**Raw data**
╔══
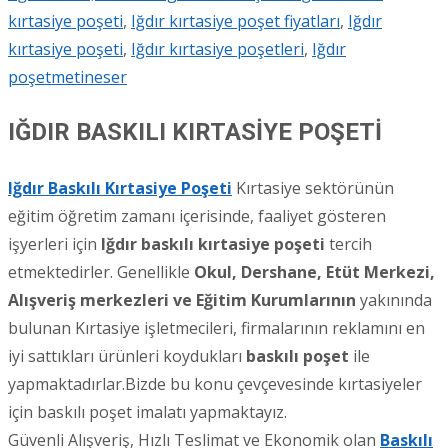
kırtasiye poşeti
,
Iğdır kırtasiye poşet fiyatları
,
Iğdır
kırtasiye poşeti
,
Iğdır kırtasiye poşetleri
,
Iğdır
poşet
metineser
IĞDIR BASKILI KIRTASİYE POŞETİ
Iğdır Baskıl
ı
Kırtasiye Poşeti
Kırtasiye sektörünün
eğitim öğretim zamanı içerisinde, faaliyet gösteren
işyerleri için
Iğdır
baskılı kırtasiye poşeti
tercih
etmektedirler. Genellikle
Okul, Dershane, Etüt Merkezi,
Alışveriş merkezleri ve Eğitim Kurumlarının
yakınında
bulunan Kırtasiye işletmecileri, firmalarının reklamını en
iyi sattıkları ürünleri koydukları
baskılı poşet
ile
yapmaktadırlar.Bizde bu konu çevçevesinde kırtasiyeler
için baskılı poşet imalatı yapmaktayız.
Güvenli Alışveriş, Hızlı Teslimat ve Ekonomik olan
Baskılı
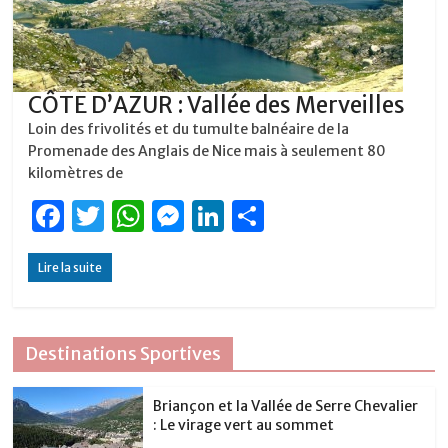
CÔTE D’AZUR : Vallée des Merveilles
Loin des frivolités et du tumulte balnéaire de la
Promenade des Anglais de Nice mais à seulement 80
kilomètres de
F
T
W
M
Li
P
a
w
h
e
n
ar
Lire la suite
c
it
at
ss
k
ta
e
te
s
e
e
g
b
r
A
n
dI
er
Destinations Sportives
o
p
g
n
o
p
er
Briançon et la Vallée de Serre Chevalier
: Le virage vert au sommet
k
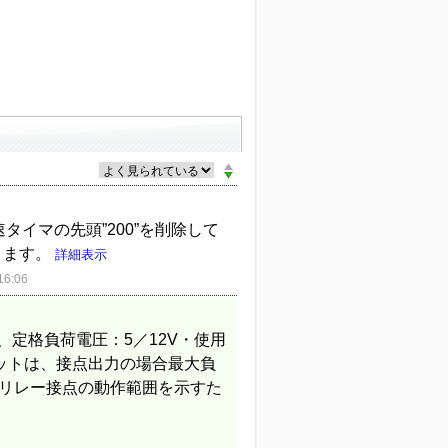
速タイマの先頭”200”を削除して
できます。
詳細表示
6:06
、定格負荷電圧：5／12V・使用
ニットは、接点出力の場合最大負
のリレー接点の動作範囲を示すた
╚══
**Instructions to follow**
Set down every record exactly as written, but drop the pictures.

**Problem solution**
kırtasiye poşeti
,
Iğdır kırtasiye poşet fiyatları
,
Iğdır
kırtasiye poşeti
,
Iğdır kırtasiye poşetleri
,
Iğdır
poşet
metineser
IĞDIR BASKILI KIRTASİYE POŞETİ
Iğdır Baskıl
ı
Kırtasiye Poşeti
Kırtasiye sektörünün
eğitim öğretim zamanı içerisinde, faaliyet gösteren
işyerleri için
Iğdır
baskılı kırtasiye poşeti
tercih
etmektedirler. Genellikle
Okul, Dershane, Etüt Merkezi,
Alışveriş merkezleri ve Eğitim Kurumlarının
yakınında
bulunan Kırtasiye işletmecileri, firmalarının reklamını en
iyi sattıkları ürünleri koydukları
baskılı poşet
ile
yapmaktadırlar.Bizde bu konu çevçevesinde kırtasiyeler
için baskılı poşet imalatı yapmaktayız.
Güvenli Alışveriş, Hızlı Teslimat ve Ekonomik olan
Baskılı
CÔTE D’AZUR : Vallée des Merveilles
Loin des frivolités et du tumulte balnéaire de la
Promenade des Anglais de Nice mais à seulement 80
kilomètres de
F
T
W
M
Li
P
a
w
h
e
n
ar
Lire la suite
c
it
at
ss
k
ta
e
te
s
e
e
g
b
r
A
n
dI
er
Destinations Sportives
o
p
g
n
o
p
er
Briançon et la Vallée de Serre Chevalier
: Le virage vert au sommet
k
速タイマの先頭”200”を削除して
できます。
詳細表示
6:06
、定格負荷電圧：5／12V・使用
ニットは、接点出力の場合最大負
のリレー接点の動作範囲を示すた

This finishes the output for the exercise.